I would however like to emphasize that I’m not trying to tear down or belittle the work that this year’s EC did. This year’s elections were probably the smoothest and best-organized elections I have seen during my time at UBC, with this one exception. It is a new system, and mistakes do happen; albeit a rather titanic one in this case. That aside, I think the response following the discovery of the exploit has been handled very well, and I appreciate the levels of public disclosure.
More detailed and technical analysis after the jump.
The Voting Process (in techspeak)
The actual exploit itself is frustratingly simple. In fact, I’m frankly irritated I didn’t discover the hole myself and point it out before voting closed. Bear with me a bit if things get technical, I’ll do my best to make things clear.
Note: This information is based off my understanding of the system, the presentation from the EC at AMS Council, and some questions asked of the CRO. No guarantees are provided regarding the specific details of the exploit.
When a voter logged into the system, it asked for their CWL information. Their CWL username and password were then sent to UBC’s authentication server, which then responded with information indicating if the login was successful as well as details about the student. One of these details is the user’s student number. This number was then cross-referenced with a list provided by the Registrar’s office to ensure the user was a valid AMS member who was eligible to vote.
At this point, the system has determined that the student should be able to vote, and thus displays the ballot page. The user then fills out their choices on the page and clicks “Submit”. The data entered in the form is then sent to the server where it is presumably validated and stored in a vote database. From comments made during the EA’s presentation, we also know that a user’s IP address and student number are stored along with their vote in the database.
The Problem
While the above might seem like a logical, straightforward, and superficially secure method of balloting, it suffers from one debilitating flaw. Specifically, validation of the voter is done before displaying the ballot, and not when submitting the vote to the database.
This means that all someone had to do was save the ballot page to disk, and they could submit it as many times as they liked! Yes, folks. It was that simple.

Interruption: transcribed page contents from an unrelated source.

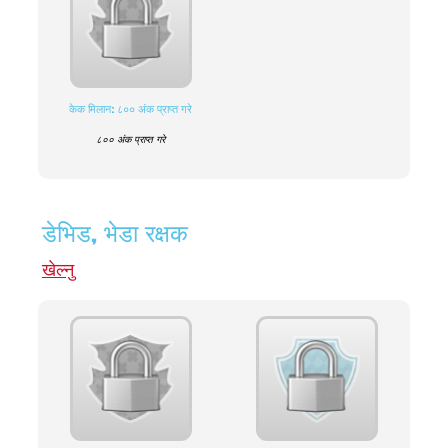
केक मिलान: ८०० अंक प्राप्त गरे
८०० अंक प्राप्त गरे
डेभिड, भेडा रक्षक
खेल्नु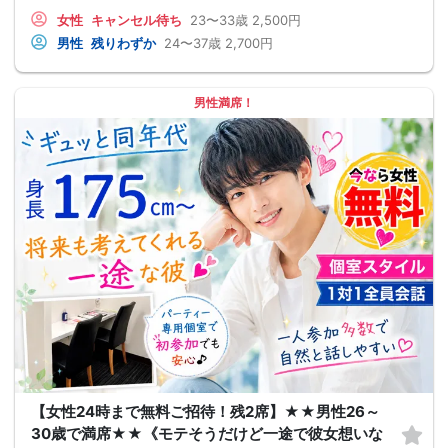
女性
キャンセル待ち
23〜33歳
2,500円
男性
残りわずか
24〜37歳
2,700円
男性満席！
【女性24時まで無料ご招待！残2席】★★男性26～
30歳で満席★★《モテそうだけど一途で彼女想いな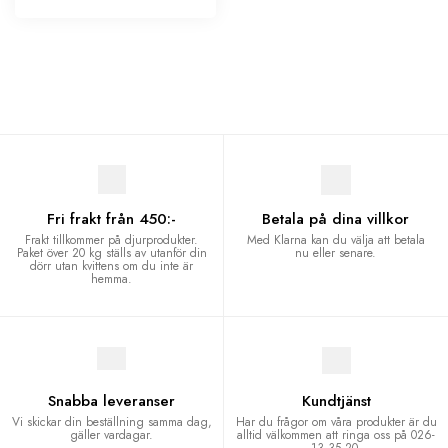
Fri frakt från 450:-
Betala på dina villkor
Frakt tillkommer på djurprodukter.
Med Klarna kan du välja att betala
Paket över 20 kg ställs av utanför din
nu eller senare.
dörr utan kvittens om du inte är
hemma.
Snabba leveranser
Kundtjänst
Vi skickar din beställning samma dag,
Har du frågor om våra produkter är du
gäller vardagar.
alltid välkommen att ringa oss på 026-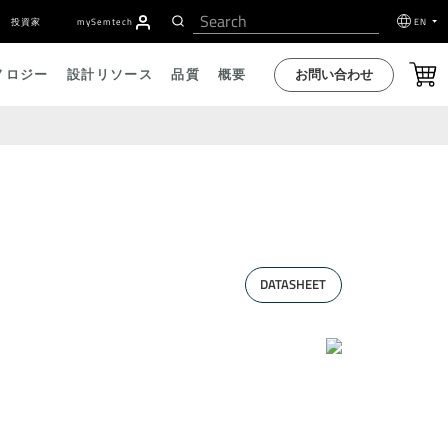
投資家
my
S
emtech
EN
お問い合わせ
ノロジー
設計リソース
品質
概要
DATASHEET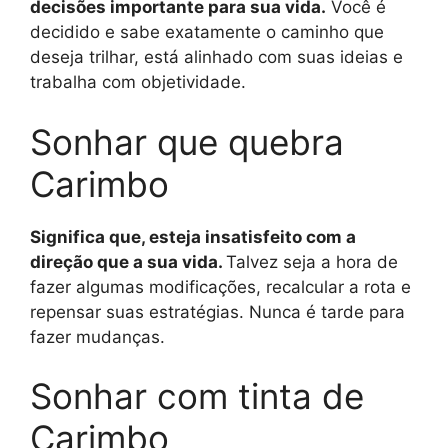
decisões importante para sua vida.
Você é
decidido e sabe exatamente o caminho que
deseja trilhar, está alinhado com suas ideias e
trabalha com objetividade.
Sonhar que quebra
Carimbo
Significa que, esteja insatisfeito com a
direção que a sua vida.
Talvez seja a hora de
fazer algumas modificações, recalcular a rota e
repensar suas estratégias. Nunca é tarde para
fazer mudanças.
Sonhar com tinta de
Carimbo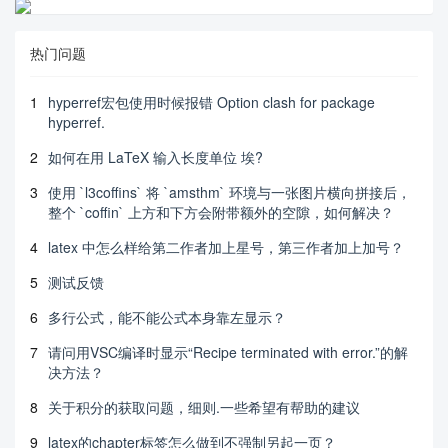
热门问题
1
hyperref宏包使用时候报错 Option clash for package
hyperref.
2
如何在用 LaTeX 输入长度单位 埃?
3
使用 `l3coffins` 将 `amsthm` 环境与一张图片横向拼接后，
整个 `coffin` 上方和下方会附带额外的空隙，如何解决？
4
latex 中怎么样给第二作者加上星号，第三作者加上加号？
5
测试反馈
6
多行公式，能不能公式本身靠左显示？
7
请问用VSC编译时显示“Recipe terminated with error.”的解
决方法？
8
关于积分的获取问题，细则.一些希望有帮助的建议
9
latex的chapter标签怎么做到不强制另起一页？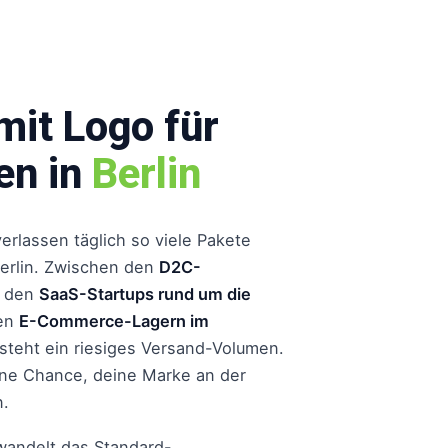
mit Logo für
en in
Berlin
erlassen täglich so viele Pakete
Berlin. Zwischen den
D2C-
, den
SaaS-Startups rund um die
en
E-Commerce-Lagern im
steht ein riesiges Versand-Volumen.
ine Chance, deine Marke an der
n.
wandelt das Standard-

Of course, it would also be relatively trivial to create a script which would post ballots repeatedly to the server, thus allowing one to specify a desired degree of manipulation without doing any of the tedious forgery by hand. Since we know at least 731 invalid ballots were cast over a 4-hour span, I find it likely that a script was used in this process. Fortunately for us, the author of said script didn’t feel it was necessary to hide his submissions and they were thus noticed with relative ease.
The question that keeps coming to my mind is quite simply… How on earth did such an obvious and gaping security hole not get noticed in our voting software? One of the paramount rules in handling form data is always validate server-side after submission. You have to assume that someone will try to submit faulty (or in this case multiple) data sets, and your script must therefore perform detailed checks on the data once it is received.
The Solution
From a technical standpoint this problem would be relatively easy to solve. There are multiple ways this could be achieved without compromising the privacy of voters. Upon logging in, the system could verify that you are A) eligible, and B) haven’t voted yet. It would then assign a one-time session key which is stored in a list of active sessions. When your ballot is submitted it would then check to see if the associated session key is still valid, and if so, invalidate it. Another simple method would be to cryptographically hash student numbers (say using an md5sum or other desired method) and store the hash with the ballot. Since it is (virtually) impossible to break a hash short of using a brute force method, this would ensure privacy while preventing multiple voting.
Ramifications
As much as it pains me to say it, I don’t see that there is any way we can conclusively determine whether or not there has been additional tampering of the election results. Due to the nature of the exploit, it is entirely reasonable to believe that multiple people may have found it. While it appears that one person’s ‘hack’ was obvious in nature, it is possible that someone else created a script to submit results from different IPs over a wider range of times. To me, this would be essentially impossible to detect. (I have been informed by a couple people that there are statistical analysis methods which could reveal evidence of tampering or not, but I remain unconvinced. I’ll let our resident statistician/math whiz explain if he so chooses.)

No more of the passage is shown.